From 3eadac09524e9146de977e5c239cddbbf2a50b93 Mon Sep 17 00:00:00 2001
From: Alessio Buccino <alejoe9187@gmail.com>
Date: Fri, 21 Jul 2023 19:04:02 +0200
Subject: [PATCH 44/84] Fix sorting import

---
 pipeline/run_inference.py     | 1 +
 pipeline/run_spike_sorting.py | 2 +-
 2 files changed, 2 insertions(+), 1 deletion(-)

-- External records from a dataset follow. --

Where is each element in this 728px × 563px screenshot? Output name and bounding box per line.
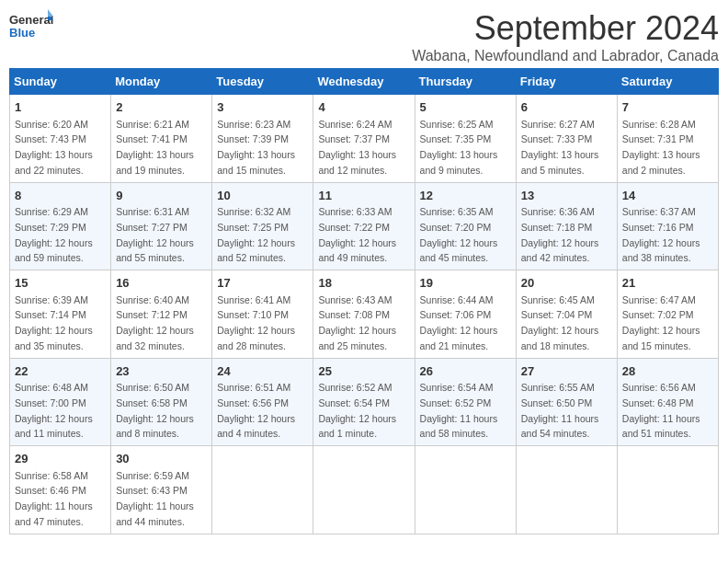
sunset: Sunset: 7:39 PM	[217, 133, 289, 144]
weekday-header-row: Sunday Monday Tuesday Wednesday Thursday…	[10, 69, 719, 95]
calendar-cell	[212, 446, 313, 534]
day-number: 29	[15, 450, 106, 468]
calendar-cell: 11 Sunrise: 6:33 AM Sunset: 7:22 PM Dayl…	[313, 182, 415, 270]
daylight-label: Daylight: 12 hours and 25 minutes.	[318, 325, 396, 351]
day-number: 8	[15, 187, 106, 205]
sunrise: Sunrise: 6:32 AM	[217, 206, 290, 217]
day-number: 4	[318, 98, 409, 117]
sunset: Sunset: 7:25 PM	[217, 222, 289, 233]
sunrise: Sunrise: 6:27 AM	[521, 119, 595, 130]
sunset: Sunset: 7:06 PM	[420, 309, 492, 320]
title-block: September 2024 Wabana, Newfoundland and …	[412, 9, 719, 64]
daylight-label: Daylight: 12 hours and 4 minutes.	[217, 413, 295, 440]
day-number: 13	[521, 187, 612, 205]
sunrise: Sunrise: 6:45 AM	[521, 294, 595, 305]
sunset: Sunset: 7:10 PM	[217, 309, 289, 320]
calendar-row: 15 Sunrise: 6:39 AM Sunset: 7:14 PM Dayl…	[10, 270, 719, 359]
day-number: 15	[15, 274, 106, 293]
calendar-cell: 30 Sunrise: 6:59 AM Sunset: 6:43 PM Dayl…	[111, 446, 212, 534]
header-saturday: Saturday	[617, 69, 718, 95]
daylight-label: Daylight: 13 hours and 12 minutes.	[318, 149, 396, 176]
header-thursday: Thursday	[415, 69, 516, 95]
daylight-label: Daylight: 13 hours and 2 minutes.	[622, 149, 700, 176]
day-number: 3	[217, 98, 308, 117]
daylight-label: Daylight: 12 hours and 21 minutes.	[420, 325, 498, 351]
logo-svg: General Blue	[9, 9, 53, 53]
calendar-cell	[516, 446, 617, 534]
daylight-label: Daylight: 13 hours and 22 minutes.	[15, 149, 93, 176]
daylight-label: Daylight: 12 hours and 52 minutes.	[217, 237, 295, 264]
svg-text:General: General	[9, 13, 53, 27]
daylight-label: Daylight: 13 hours and 5 minutes.	[521, 149, 599, 176]
calendar-cell: 20 Sunrise: 6:45 AM Sunset: 7:04 PM Dayl…	[516, 270, 617, 359]
sunrise: Sunrise: 6:48 AM	[15, 382, 88, 393]
logo: General Blue	[9, 9, 53, 53]
sunrise: Sunrise: 6:41 AM	[217, 294, 290, 305]
sunset: Sunset: 6:43 PM	[116, 485, 188, 496]
calendar-cell: 5 Sunrise: 6:25 AM Sunset: 7:35 PM Dayli…	[415, 95, 516, 183]
sunset: Sunset: 7:43 PM	[15, 133, 86, 144]
calendar-cell: 1 Sunrise: 6:20 AM Sunset: 7:43 PM Dayli…	[10, 95, 111, 183]
sunset: Sunset: 6:56 PM	[217, 397, 289, 408]
daylight-label: Daylight: 11 hours and 51 minutes.	[622, 413, 700, 440]
sunset: Sunset: 7:20 PM	[420, 222, 492, 233]
daylight-label: Daylight: 13 hours and 9 minutes.	[420, 149, 498, 176]
daylight-label: Daylight: 11 hours and 54 minutes.	[521, 413, 599, 440]
sunrise: Sunrise: 6:47 AM	[622, 294, 696, 305]
day-number: 16	[116, 274, 207, 293]
day-number: 25	[318, 362, 409, 381]
sunrise: Sunrise: 6:54 AM	[420, 382, 494, 393]
sunset: Sunset: 7:12 PM	[116, 309, 188, 320]
daylight-label: Daylight: 13 hours and 19 minutes.	[116, 149, 194, 176]
day-number: 22	[15, 362, 106, 381]
calendar-cell: 22 Sunrise: 6:48 AM Sunset: 7:00 PM Dayl…	[10, 358, 111, 446]
calendar-cell: 9 Sunrise: 6:31 AM Sunset: 7:27 PM Dayli…	[111, 182, 212, 270]
calendar-cell: 17 Sunrise: 6:41 AM Sunset: 7:10 PM Dayl…	[212, 270, 313, 359]
sunrise: Sunrise: 6:35 AM	[420, 206, 494, 217]
calendar-cell: 13 Sunrise: 6:36 AM Sunset: 7:18 PM Dayl…	[516, 182, 617, 270]
sunrise: Sunrise: 6:21 AM	[116, 119, 189, 130]
calendar-cell: 24 Sunrise: 6:51 AM Sunset: 6:56 PM Dayl…	[212, 358, 313, 446]
calendar-cell: 4 Sunrise: 6:24 AM Sunset: 7:37 PM Dayli…	[313, 95, 415, 183]
sunrise: Sunrise: 6:36 AM	[521, 206, 595, 217]
page-header: General Blue September 2024 Wabana, Newf…	[9, 9, 719, 64]
sunset: Sunset: 7:31 PM	[622, 133, 694, 144]
sunset: Sunset: 6:46 PM	[15, 485, 86, 496]
daylight-label: Daylight: 12 hours and 18 minutes.	[521, 325, 599, 351]
day-number: 17	[217, 274, 308, 293]
calendar-cell: 3 Sunrise: 6:23 AM Sunset: 7:39 PM Dayli…	[212, 95, 313, 183]
calendar-cell: 25 Sunrise: 6:52 AM Sunset: 6:54 PM Dayl…	[313, 358, 415, 446]
sunset: Sunset: 7:29 PM	[15, 222, 86, 233]
daylight-label: Daylight: 12 hours and 15 minutes.	[622, 325, 700, 351]
daylight-label: Daylight: 13 hours and 15 minutes.	[217, 149, 295, 176]
sunset: Sunset: 6:48 PM	[622, 397, 694, 408]
daylight-label: Daylight: 12 hours and 59 minutes.	[15, 237, 93, 264]
sunrise: Sunrise: 6:28 AM	[622, 119, 696, 130]
sunset: Sunset: 7:14 PM	[15, 309, 86, 320]
sunset: Sunset: 7:41 PM	[116, 133, 188, 144]
sunrise: Sunrise: 6:24 AM	[318, 119, 392, 130]
calendar-cell: 14 Sunrise: 6:37 AM Sunset: 7:16 PM Dayl…	[617, 182, 718, 270]
sunrise: Sunrise: 6:20 AM	[15, 119, 88, 130]
day-number: 10	[217, 187, 308, 205]
sunset: Sunset: 7:37 PM	[318, 133, 390, 144]
sunrise: Sunrise: 6:55 AM	[521, 382, 595, 393]
daylight-label: Daylight: 12 hours and 28 minutes.	[217, 325, 295, 351]
calendar-row: 29 Sunrise: 6:58 AM Sunset: 6:46 PM Dayl…	[10, 446, 719, 534]
sunset: Sunset: 7:35 PM	[420, 133, 492, 144]
sunset: Sunset: 7:22 PM	[318, 222, 390, 233]
sunset: Sunset: 6:54 PM	[318, 397, 390, 408]
sunrise: Sunrise: 6:59 AM	[116, 470, 189, 481]
day-number: 6	[521, 98, 612, 117]
calendar-cell	[313, 446, 415, 534]
sunrise: Sunrise: 6:25 AM	[420, 119, 494, 130]
svg-text:Blue: Blue	[9, 26, 35, 40]
calendar-cell: 16 Sunrise: 6:40 AM Sunset: 7:12 PM Dayl…	[111, 270, 212, 359]
calendar-cell: 27 Sunrise: 6:55 AM Sunset: 6:50 PM Dayl…	[516, 358, 617, 446]
sunset: Sunset: 7:16 PM	[622, 222, 694, 233]
calendar-cell: 2 Sunrise: 6:21 AM Sunset: 7:41 PM Dayli…	[111, 95, 212, 183]
day-number: 9	[116, 187, 207, 205]
day-number: 28	[622, 362, 713, 381]
calendar-cell	[415, 446, 516, 534]
header-friday: Friday	[516, 69, 617, 95]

diff --git a/pipeline/run_inference.py b/pipeline/run_inference.py
index 81e4719..d983e02 100644
--- a/pipeline/run_inference.py
+++ b/pipeline/run_inference.py
@@ -2,6 +2,7 @@
 
 warnings.filterwarnings("ignore")
 warnings.filterwarnings("ignore", category=DeprecationWarning)
+warnings.filterwarnings("ignore", category=UserWarning)
 
 
 #### IMPORTS #######
diff --git a/pipeline/run_spike_sorting.py b/pipeline/run_spike_sorting.py
index 23c7c1e..3e0758e 100644
--- a/pipeline/run_spike_sorting.py
+++ b/pipeline/run_spike_sorting.py
@@ -21,7 +21,7 @@
 base_path = Path("..").resolve()
 
 ##### DEFINE DATASETS AND FOLDERS #######
-from sessions import all_sessions
+from sessions import all_sessions_exp as all_sessions
 
 n_jobs = 16
 

From 01b2b0bc88f64d1f975e276f807142f094255395 Mon Sep 17 00:00:00 2001
From: Alessio Buccino <alejoe9187@gmail.com>
Date: Sat, 22 Jul 2023 18:37:01 +0200
Subject: [PATCH 45/84] Optimize inference

---
 pipeline/run_inference.py | 6 +++---
 1 file changed, 3 insertions(+), 3 deletions(-)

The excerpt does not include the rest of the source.